Introduction
Students seem to have taken literally what Tom Lehrer urged in his skit about the
great Russian mathematician Nicolai Ivanovich Lobachevsky. (Although his advice can
be found at numerous sites on the Web, directly quoting it here, ironically, would
constitute plagiarism or at least violation of copyright.) The problem of plagiarism
in written work by students has grown immensely in recent years because of the vast
amount of information that is available in electronic form and easily “copied and
pasted” into papers. (For a comprehensive listing of online literature about the problem,
see the section on plagiarism in Maurice Crouse’s document about literature and writing.)
The University of Memphis has secured a site license for faculty to use TurnItIn to
maintain a high level of academic integrity in written work by students. It is not
required that you use it, but the experience of instructors who have used it is generally
good. While it can detect plagiarism and furnish strong evidence against those students
who plagiarize, its chief value lies in the encouragement it gives students to avoid
plagiarism because of the guarantee that their written work will be checked for unoriginality.
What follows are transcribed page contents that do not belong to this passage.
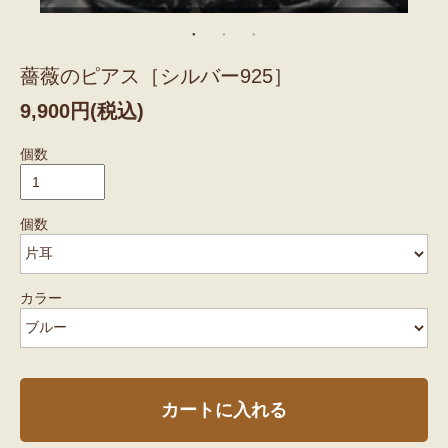
薔薇のピアス［シルバー925］
9,900円(税込)
個数
個数
カラー
カートに入れる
TurnItIn.com has made the claim in its earlier documentation that its program is “the #1 web-based
solution that lets educators and their students check written work for improper citation
or misappropriated content” and that it “helps educators check students’ work for
proper citation or possible plagiarism by comparing it against three continually updated
content bases: billions of pages of web content, plus hundreds of millions of pages
of proprietary content from subscription-based publications, and over 100 million
student papers previously submitted to Turnitin” and identifies any matches that it
finds between those pages and work submitted by students. You will recognize an unstated
weakness: TurnItIn searches a selected portion (though certainly very large) of online
materials and does not search any materials, such as books, that are in print-only
format. TurnItIn does not “grade” papers, as some students believe; it merely reports
the matches it finds, and it is up to instructors to deal with the reports as they
see fit.
Gaining access to TurnItIn
Before you can use TurnItIn, you must request access to it through the Advanced Learning Center at The University of Memphis. The starting point is its document TurnItIn: Academic Integrity Software.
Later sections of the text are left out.